Pipeline Configuration

You can change attributes in the user_configuration.yml file to run PAL 2.0 according to your custom choice. The attributes for setting up the pipeline are given below:

Directory Attributes

  • run_folder
    • Address of the cloned repository on your system ending with a /, preceeded by the home anchor

    • Example: C:/Users/MatDisc_ML/

    • This is a required value, there is no default value

  • output_folder
    • List with home reference as first element and address of directory to save outputs of Bayesian Optimization ending with a / as second element

    • Values = Any string literal for the second element

    • Default value = bo_output/

General Attributes

  • test_size
    • Fraction of the unobserved materials space that needs to be explored by Bayesian Optimization.

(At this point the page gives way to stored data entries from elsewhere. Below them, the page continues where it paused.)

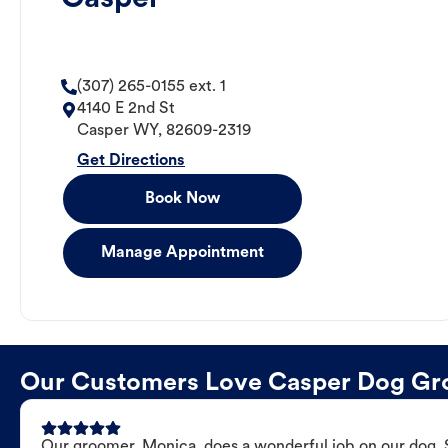
(307) 265-0155 ext. 1
4140 E 2nd St
Casper
WY
,
82609-2319
Get Directions
Book Now
Manage Appointment
Our Customers Love Casper Dog G
Our groomer, Monica, does a wonderful job on our dog. Sh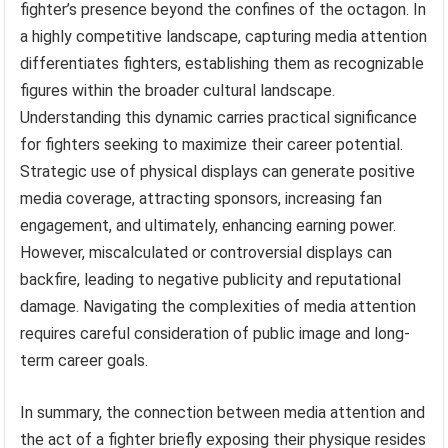
fighter’s presence beyond the confines of the octagon. In
a highly competitive landscape, capturing media attention
differentiates fighters, establishing them as recognizable
figures within the broader cultural landscape.
Understanding this dynamic carries practical significance
for fighters seeking to maximize their career potential.
Strategic use of physical displays can generate positive
media coverage, attracting sponsors, increasing fan
engagement, and ultimately, enhancing earning power.
However, miscalculated or controversial displays can
backfire, leading to negative publicity and reputational
damage. Navigating the complexities of media attention
requires careful consideration of public image and long-
term career goals.
In summary, the connection between media attention and
the act of a fighter briefly exposing their physique resides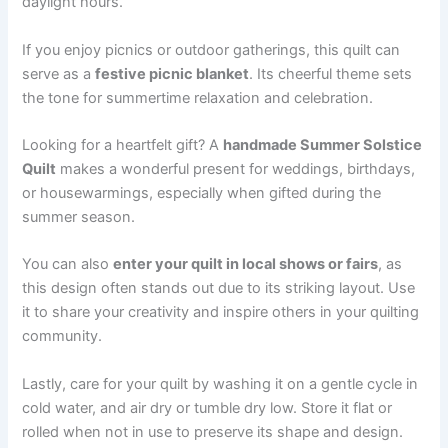
daylight hours.
If you enjoy picnics or outdoor gatherings, this quilt can
serve as a
festive picnic blanket
. Its cheerful theme sets
the tone for summertime relaxation and celebration.
Looking for a heartfelt gift? A
handmade Summer Solstice
Quilt
makes a wonderful present for weddings, birthdays,
or housewarmings, especially when gifted during the
summer season.
You can also
enter your quilt in local shows or fairs
, as
this design often stands out due to its striking layout. Use
it to share your creativity and inspire others in your quilting
community.
Lastly, care for your quilt by washing it on a gentle cycle in
cold water, and air dry or tumble dry low. Store it flat or
rolled when not in use to preserve its shape and design.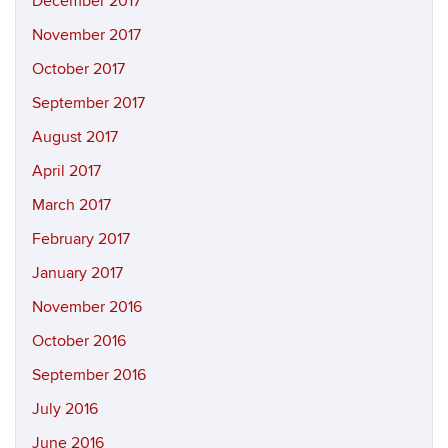
December 2017
November 2017
October 2017
September 2017
August 2017
April 2017
March 2017
February 2017
January 2017
November 2016
October 2016
September 2016
July 2016
June 2016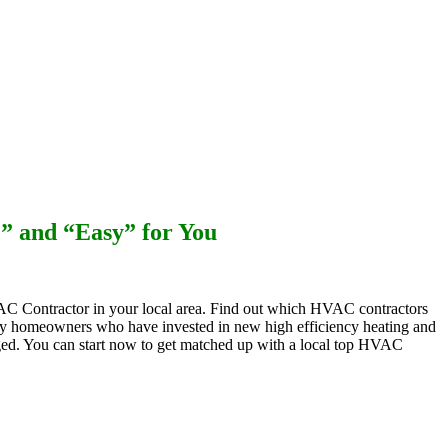
Maintenance Plans
e” and “Easy” for You
C Contractor in your local area. Find out which HVAC contractors
 homeowners who have invested in new high efficiency heating and
arged. You can start now to get matched up with a local top HVAC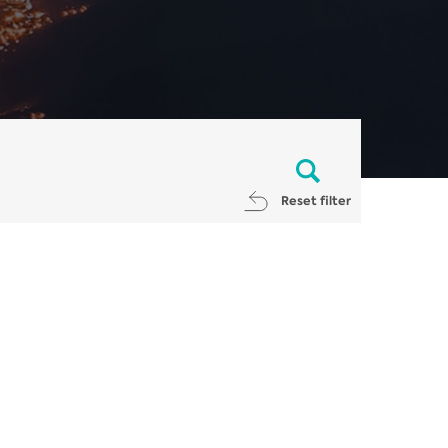
Reset filter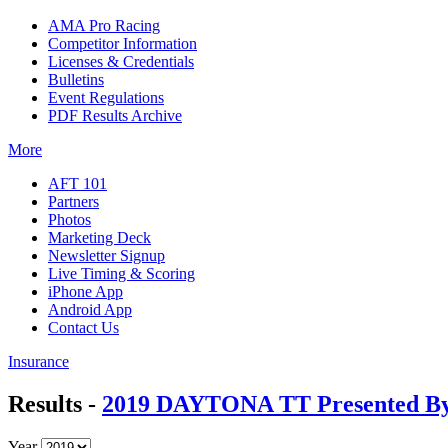
AMA Pro Racing
Competitor Information
Licenses & Credentials
Bulletins
Event Regulations
PDF Results Archive
More
AFT 101
Partners
Photos
Marketing Deck
Newsletter Signup
Live Timing & Scoring
iPhone App
Android App
Contact Us
Insurance
Results -
2019 DAYTONA TT Presented By 
Year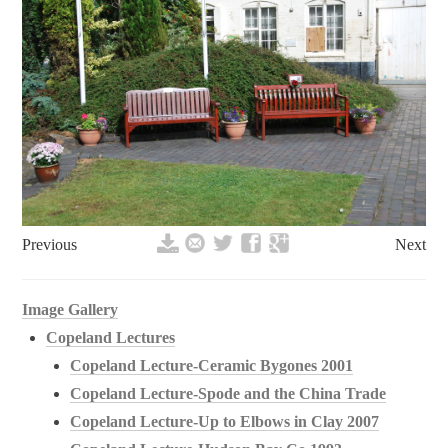
Previous
Next
Image Gallery
Copeland Lectures
Copeland Lecture-Ceramic Bygones 2001
Copeland Lecture-Spode and the China Trade
Copeland Lecture-Up to Elbows in Clay 2007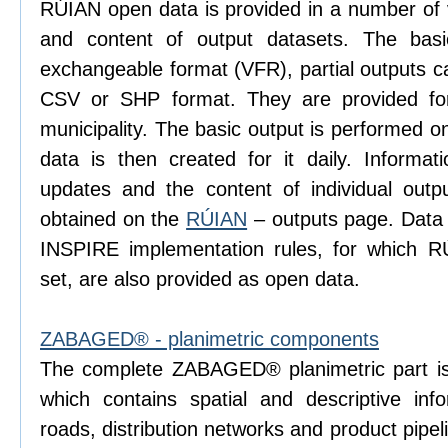
RÚIAN open data is provided in a number of va
and content of output datasets. The bas
exchangeable format (VFR), partial outputs c
CSV or SHP format. They are provided for
municipality. The basic output is performed 
data is then created for it daily. Informati
updates and the content of individual ou
obtained on the
RÚIAN
– outputs page. Data
INSPIRE implementation rules, for which R
set, are also provided as open data.
ZABAGED® - planimetric components
The complete ZABAGED® planimetric part is
which contains spatial and descriptive inf
roads, distribution networks and product pip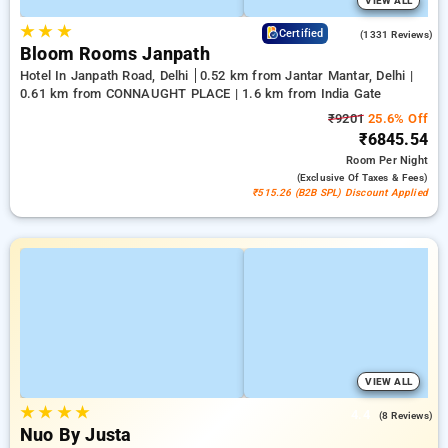
VIEW ALL
★
★
★
4.4
Certified
(1331 Reviews)
Bloom Rooms Janpath
Hotel In Janpath Road, Delhi
0.52 km from Jantar Mantar, Delhi |
0.61 km from CONNAUGHT PLACE | 1.6 km from India Gate
₹9201
25.6% Off
₹6845.54
Room
Per Night
(exclusive Of Taxes & Fees)
₹515.26 (B2B SPL) Discount Applied
VIEW ALL
★
★
★
★
4.4
(8 Reviews)
Nuo By Justa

    • Example: If we have a total of 100 materials, then test_size = 0.9 implies, we will use 10 materials to train our surrogate models initially and then explore the remaining 90 based on Bayesian Optimization.

    • Values = Floating point in (0,1)

    • Default value = 0.9

  • verbose
    • Set to True if we want to print the progress of the code and Bayesian Optimization iterations without too much detail regarding the fitting process. It mainly prints out the outputs of the Bayesian Optimization iterations.

    • Values = True or False

    • Default value = True

  • deep_verbose
    • Set to True if we want to print the progress of the code and Bayesian Optimization iterations with all details including training of the Gaussian Process models, prior means and Bayesian Optimization iteration outputs.

    • Values = True or False

    • Default value = False

Input Attributes

  • dataset_folder
    • Folder name suffix to save the Bayesian Optimization output for a given data.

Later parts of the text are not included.